─── Records for the task

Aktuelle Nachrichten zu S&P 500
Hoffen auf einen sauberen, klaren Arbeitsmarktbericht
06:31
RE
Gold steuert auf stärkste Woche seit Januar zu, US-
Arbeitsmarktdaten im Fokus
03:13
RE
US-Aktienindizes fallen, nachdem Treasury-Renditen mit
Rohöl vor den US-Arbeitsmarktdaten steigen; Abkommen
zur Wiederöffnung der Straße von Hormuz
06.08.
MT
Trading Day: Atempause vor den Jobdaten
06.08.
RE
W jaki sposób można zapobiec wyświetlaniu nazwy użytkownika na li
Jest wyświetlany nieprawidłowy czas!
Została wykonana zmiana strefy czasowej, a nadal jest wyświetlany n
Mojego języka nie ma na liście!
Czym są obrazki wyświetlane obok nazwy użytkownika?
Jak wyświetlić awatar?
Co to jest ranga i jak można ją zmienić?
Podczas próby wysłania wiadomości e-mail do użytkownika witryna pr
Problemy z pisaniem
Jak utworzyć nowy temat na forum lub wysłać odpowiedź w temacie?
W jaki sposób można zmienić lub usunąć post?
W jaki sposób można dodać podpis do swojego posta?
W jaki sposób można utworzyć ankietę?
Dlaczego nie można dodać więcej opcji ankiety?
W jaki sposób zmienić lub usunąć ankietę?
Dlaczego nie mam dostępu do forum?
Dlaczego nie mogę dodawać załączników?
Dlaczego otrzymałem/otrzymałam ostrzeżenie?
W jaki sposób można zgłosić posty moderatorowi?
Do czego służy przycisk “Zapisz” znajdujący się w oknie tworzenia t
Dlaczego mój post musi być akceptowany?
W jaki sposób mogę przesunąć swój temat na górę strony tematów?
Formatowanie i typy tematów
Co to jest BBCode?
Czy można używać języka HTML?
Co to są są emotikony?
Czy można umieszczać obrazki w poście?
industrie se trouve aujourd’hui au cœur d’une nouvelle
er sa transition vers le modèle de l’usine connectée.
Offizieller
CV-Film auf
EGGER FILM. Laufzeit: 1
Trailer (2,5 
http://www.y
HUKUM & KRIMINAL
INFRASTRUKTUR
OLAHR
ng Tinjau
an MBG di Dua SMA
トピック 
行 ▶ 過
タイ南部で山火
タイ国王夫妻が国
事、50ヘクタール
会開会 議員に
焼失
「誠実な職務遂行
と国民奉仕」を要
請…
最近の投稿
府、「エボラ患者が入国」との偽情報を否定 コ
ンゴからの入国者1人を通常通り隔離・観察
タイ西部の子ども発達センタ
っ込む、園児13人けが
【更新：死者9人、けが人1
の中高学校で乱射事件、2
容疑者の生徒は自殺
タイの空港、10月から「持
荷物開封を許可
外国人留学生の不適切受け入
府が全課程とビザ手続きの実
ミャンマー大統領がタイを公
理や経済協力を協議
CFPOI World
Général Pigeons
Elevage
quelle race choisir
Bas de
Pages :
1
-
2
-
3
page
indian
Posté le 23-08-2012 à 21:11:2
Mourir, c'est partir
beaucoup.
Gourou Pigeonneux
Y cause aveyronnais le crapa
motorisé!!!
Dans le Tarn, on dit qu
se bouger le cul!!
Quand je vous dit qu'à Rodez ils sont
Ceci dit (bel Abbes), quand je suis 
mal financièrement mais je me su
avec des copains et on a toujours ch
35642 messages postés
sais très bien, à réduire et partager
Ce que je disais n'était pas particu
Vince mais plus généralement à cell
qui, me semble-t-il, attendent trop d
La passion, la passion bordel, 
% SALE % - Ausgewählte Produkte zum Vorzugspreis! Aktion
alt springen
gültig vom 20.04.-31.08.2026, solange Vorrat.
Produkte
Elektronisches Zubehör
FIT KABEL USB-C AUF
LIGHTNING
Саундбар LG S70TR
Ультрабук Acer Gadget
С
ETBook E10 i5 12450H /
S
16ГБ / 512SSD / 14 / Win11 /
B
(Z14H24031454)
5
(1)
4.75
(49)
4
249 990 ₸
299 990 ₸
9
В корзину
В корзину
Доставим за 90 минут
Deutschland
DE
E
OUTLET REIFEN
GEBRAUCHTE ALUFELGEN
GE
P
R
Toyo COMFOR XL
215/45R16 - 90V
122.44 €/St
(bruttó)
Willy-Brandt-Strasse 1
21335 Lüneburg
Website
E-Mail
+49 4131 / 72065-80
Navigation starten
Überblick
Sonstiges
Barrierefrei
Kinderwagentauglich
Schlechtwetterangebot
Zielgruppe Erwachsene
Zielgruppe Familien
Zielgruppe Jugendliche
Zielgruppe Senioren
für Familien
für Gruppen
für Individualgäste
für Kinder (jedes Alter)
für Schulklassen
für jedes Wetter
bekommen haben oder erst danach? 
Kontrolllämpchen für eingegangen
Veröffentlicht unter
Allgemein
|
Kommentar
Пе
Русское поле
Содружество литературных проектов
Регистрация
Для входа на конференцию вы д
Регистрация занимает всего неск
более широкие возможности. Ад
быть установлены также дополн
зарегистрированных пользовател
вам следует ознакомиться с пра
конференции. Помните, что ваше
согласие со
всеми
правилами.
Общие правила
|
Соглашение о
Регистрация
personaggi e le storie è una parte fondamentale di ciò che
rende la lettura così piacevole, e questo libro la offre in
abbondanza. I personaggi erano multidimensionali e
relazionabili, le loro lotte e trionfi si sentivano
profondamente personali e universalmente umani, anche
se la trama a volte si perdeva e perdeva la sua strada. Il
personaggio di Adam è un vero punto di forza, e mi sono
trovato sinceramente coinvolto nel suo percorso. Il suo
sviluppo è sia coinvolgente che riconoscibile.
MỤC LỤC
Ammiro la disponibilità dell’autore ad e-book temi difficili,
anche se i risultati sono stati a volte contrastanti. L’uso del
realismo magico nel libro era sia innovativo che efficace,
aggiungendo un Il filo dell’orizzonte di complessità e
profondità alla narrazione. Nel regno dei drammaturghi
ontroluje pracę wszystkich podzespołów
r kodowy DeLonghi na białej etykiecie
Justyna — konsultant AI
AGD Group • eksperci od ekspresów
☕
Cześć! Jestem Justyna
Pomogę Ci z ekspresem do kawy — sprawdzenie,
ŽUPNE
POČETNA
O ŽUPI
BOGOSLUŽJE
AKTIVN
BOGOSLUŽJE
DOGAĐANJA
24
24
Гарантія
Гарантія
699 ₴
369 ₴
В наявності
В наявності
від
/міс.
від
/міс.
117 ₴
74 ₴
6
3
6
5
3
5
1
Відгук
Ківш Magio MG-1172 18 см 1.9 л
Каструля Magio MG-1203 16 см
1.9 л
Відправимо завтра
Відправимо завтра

──────

* **What this task involves**
Every line above should be retyped exactly as given.

* **Response area**
Aktuelle Nachrichten zu S&P 500
Hoffen auf einen sauberen, klaren Arbeitsmarktbericht
06:31
RE
Gold steuert auf stärkste Woche seit Januar zu, US-
Arbeitsmarktdaten im Fokus
03:13
RE
US-Aktienindizes fallen, nachdem Treasury-Renditen mit
Rohöl vor den US-Arbeitsmarktdaten steigen; Abkommen
zur Wiederöffnung der Straße von Hormuz
06.08.
MT
Trading Day: Atempause vor den Jobdaten
06.08.
RE
W jaki sposób można zapobiec wyświetlaniu nazwy użytkownika na li
Jest wyświetlany nieprawidłowy czas!
Została wykonana zmiana strefy czasowej, a nadal jest wyświetlany n
Mojego języka nie ma na liście!
Czym są obrazki wyświetlane obok nazwy użytkownika?
Jak wyświetlić awatar?
Co to jest ranga i jak można ją zmienić?
Podczas próby wysłania wiadomości e-mail do użytkownika witryna pr
Problemy z pisaniem
Jak utworzyć nowy temat na forum lub wysłać odpowiedź w temacie?
W jaki sposób można zmienić lub usunąć post?
W jaki sposób można dodać podpis do swojego posta?
W jaki sposób można utworzyć ankietę?
Dlaczego nie można dodać więcej opcji ankiety?
W jaki sposób zmienić lub usunąć ankietę?
Dlaczego nie mam dostępu do forum?
Dlaczego nie mogę dodawać załączników?
Dlaczego otrzymałem/otrzymałam ostrzeżenie?
W jaki sposób można zgłosić posty moderatorowi?
Do czego służy przycisk “Zapisz” znajdujący się w oknie tworzenia t
Dlaczego mój post musi być akceptowany?
W jaki sposób mogę przesunąć swój temat na górę strony tematów?
Formatowanie i typy tematów
Co to jest BBCode?
Czy można używać języka HTML?
Co to są są emotikony?
Czy można umieszczać obrazki w poście?
industrie se trouve aujourd’hui au cœur d’une nouvelle
er sa transition vers le modèle de l’usine connectée.
Offizieller
CV-Film auf
EGGER FILM. Laufzeit: 1
Trailer (2,5 
http://www.y
HUKUM & KRIMINAL
INFRASTRUKTUR
OLAHR
ng Tinjau
an MBG di Dua SMA
トピック 
行 ▶ 過
タイ南部で山火
タイ国王夫妻が国
事、50ヘクタール
会開会 議員に
焼失
「誠実な職務遂行
と国民奉仕」を要
請…
最近の投稿
府、「エボラ患者が入国」との偽情報を否定 コ
ンゴからの入国者1人を通常通り隔離・観察
タイ西部の子ども発達センタ
っ込む、園児13人けが
【更新：死者9人、けが人1
の中高学校で乱射事件、2
容疑者の生徒は自殺
タイの空港、10月から「持
荷物開封を許可
外国人留学生の不適切受け入
府が全課程とビザ手続きの実
ミャンマー大統領がタイを公
理や経済協力を協議
CFPOI World
Général Pigeons
Elevage
quelle race choisir
Bas de
Pages :
1
-
2
-
3
page
indian
Posté le 23-08-2012 à 21:11:2
Mourir, c'est partir
beaucoup.
Gourou Pigeonneux
Y cause aveyronnais le crapa
motorisé!!!
Dans le Tarn, on dit qu
se bouger le cul!!
Quand je vous dit qu'à Rodez ils sont
Ceci dit (bel Abbes), quand je suis 
mal financièrement mais je me su
avec des copains et on a toujours ch
35642 messages postés
sais très bien, à réduire et partager
Ce que je disais n'était pas particu
Vince mais plus généralement à cell
qui, me semble-t-il, attendent trop d
La passion, la passion bordel, 
% SALE % - Ausgewählte Produkte zum Vorzugspreis! Aktion
alt springen
gültig vom 20.04.-31.08.2026, solange Vorrat.
Produkte
Elektronisches Zubehör
FIT KABEL USB-C AUF
LIGHTNING
Саундбар LG S70TR
Ультрабук Acer Gadget
С
ETBook E10 i5 12450H /
S
16ГБ / 512SSD / 14 / Win11 /
B
(Z14H24031454)
5
(1)
4.75
(49)
4
249 990 ₸
299 990 ₸
9
В корзину
В корзину
Доставим за 90 минут
Deutschland
DE
E
OUTLET REIFEN
GEBRAUCHTE ALUFELGEN
GE
P
R
Toyo COMFOR XL
215/45R16 - 90V
122.44 €/St
(bruttó)
Willy-Brandt-Strasse 1
21335 Lüneburg
Website
E-Mail
+49 4131 / 72065-80
Navigation starten
Überblick
Sonstiges
Barrierefrei
Kinderwagentauglich
Schlechtwetterangebot
Zielgruppe Erwachsene
Zielgruppe Familien
Zielgruppe Jugendliche
Zielgruppe Senioren
für Familien
für Gruppen
für Individualgäste
für Kinder (jedes Alter)
für Schulklassen
für jedes Wetter
bekommen haben oder erst danach? 
Kontrolllämpchen für eingegangen
Veröffentlicht unter
Allgemein
|
Kommentar
Пе
Русское поле
Содружество литературных проектов
Регистрация
Для входа на конференцию вы д
Регистрация занимает всего неск
более широкие возможности. Ад
быть установлены также дополн
зарегистрированных пользовател
вам следует ознакомиться с пра
конференции. Помните, что ваше
согласие со
всеми
правилами.
Общие правила
|
Соглашение о
Регистрация
personaggi e le storie è una parte fondamentale di ciò che
rende la lettura così piacevole, e questo libro la offre in
abbondanza. I personaggi erano multidimensionali e
relazionabili, le loro lotte e trionfi si sentivano
profondamente personali e universalmente umani, anche
se la trama a volte si perdeva e perdeva la sua strada. Il
personaggio di Adam è un vero punto di forza, e mi sono
trovato sinceramente coinvolto nel suo percorso. Il suo
sviluppo è sia coinvolgente che riconoscibile.
MỤC LỤC
Ammiro la disponibilità dell’autore ad e-book temi difficili,
anche se i risultati sono stati a volte contrastanti. L’uso del
realismo magico nel libro era sia innovativo che efficace,
aggiungendo un Il filo dell’orizzonte di complessità e
profondità alla narrazione. Nel regno dei drammaturghi
ontroluje pracę wszystkich podzespołów
r kodowy DeLonghi na białej etykiecie
Justyna — konsultant AI
AGD Group • eksperci od ekspresów
☕
Cześć! Jestem Justyna
Pomogę Ci z ekspresem do kawy — sprawdzenie,
ŽUPNE
POČETNA
O ŽUPI
BOGOSLUŽJE
AKTIVN
BOGOSLUŽJE
DOGAĐANJA
24
24
Гарантія
Гарантія
699 ₴
369 ₴
В наявності
В наявності
від
/міс.
від
/міс.
117 ₴
74 ₴
6
3
6
5
3
5
1
Відгук
Ківш Magio MG-1172 18 см 1.9 л
Каструля Magio MG-1203 16 см
1.9 л
Відправимо завтра
Відправимо завтра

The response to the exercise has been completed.